Is there a fast off the shelf implementation of maximum cardinality bipartite matching in C or Python?
I tried networkx, but it is very slow. I have a two-layer graph with about 1000 nodes in each layer. The density varies. What is the time I can expect for this setting?
I see this post Fast max-flow min-cut library for Python, but is there anything faster?
SciPy, as of version 1.4.0, contains an implementation of Hopcroft--Karp in scipy.sparse.csgraph.maximum_bipartite_matching that compares favorably to NetworkX, performance-wise. The function exists in previous versions as well but then assumes a perfect matching to; this assumption is lifted in 1.4.0.
Exactly how well it does will depend on the structure of the bipartite graph, but just by taking random graphs (and ignoring the time it will take NetworkX to initialize the underlying data structures), I get around 200x performance improvements:
import networkx as nx
from scipy.sparse import rand
from scipy.sparse.csgraph import maximum_bipartite_matching
n = 5000
graph = rand(n, n, density=.1, format='csr', random_state=42)
G = nx.algorithms.bipartite.from_biadjacency_matrix(graph)
>>> %timeit maximum_bipartite_matching(graph, perm_type='column')
8.95 ms ± 183 µs per loop (mean ± std. dev. of 7 runs, 100 loops each)
>>> %timeit nx.algorithms.bipartite.maximum_matching(G, top_nodes=range(n))
2.01 s ± 118 ms per loop (mean ± std. dev. of 7 runs, 1 loop each)

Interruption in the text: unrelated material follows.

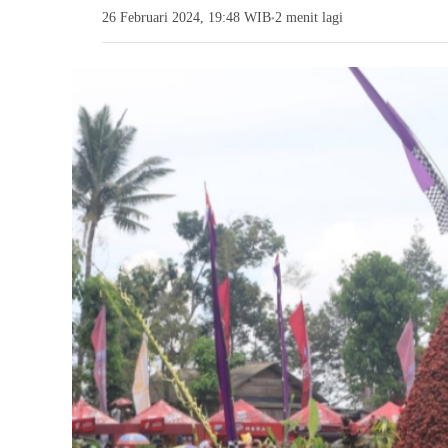
26 Februari 2024, 19:48 WIB
2 menit lagi
●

Well, if you intend to use the network flow approach, all the algorithms available seem to have a factor of at least O(|V||E|) in their time complexity, or even more (e.g. O(|V|^2|E|) ) in most cases.
If you have a graph with 2000 nodes, even if the number of edges |E| is linear to the number of vertices, |V|, an algorithm with the time complexity O(|V|^2|E|) would result in an execution time as long as a couple of minutes in an average everyday computer. If the graph is dense, and |E| is linear to |V|^2, then it would possibly take days to execute.

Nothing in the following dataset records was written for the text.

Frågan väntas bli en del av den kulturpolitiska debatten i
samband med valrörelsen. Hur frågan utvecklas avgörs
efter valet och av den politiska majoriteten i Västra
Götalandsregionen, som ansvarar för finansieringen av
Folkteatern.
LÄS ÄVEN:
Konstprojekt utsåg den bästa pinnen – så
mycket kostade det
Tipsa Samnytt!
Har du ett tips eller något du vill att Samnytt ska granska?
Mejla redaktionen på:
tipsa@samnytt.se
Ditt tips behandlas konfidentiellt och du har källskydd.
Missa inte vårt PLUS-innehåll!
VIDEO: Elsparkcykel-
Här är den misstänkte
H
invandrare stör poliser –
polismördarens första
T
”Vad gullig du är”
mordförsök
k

An alternative algorithm to solve this bipartite maximal matching problem may be Hopcroft-Karp algorithm. It starts by having an empty set M for a bipartite matching, and tries expanding M by finding augmenting paths in the given graph. The algorithm has O(|E|√|V|) complexity, which is better than the network-flow flavored algorithms like Push Relabel or Edmonds-Karp.
Also, there already is a Python library implementing Hopcroft-Karp algorithm, which I believe was another thing you were looking for.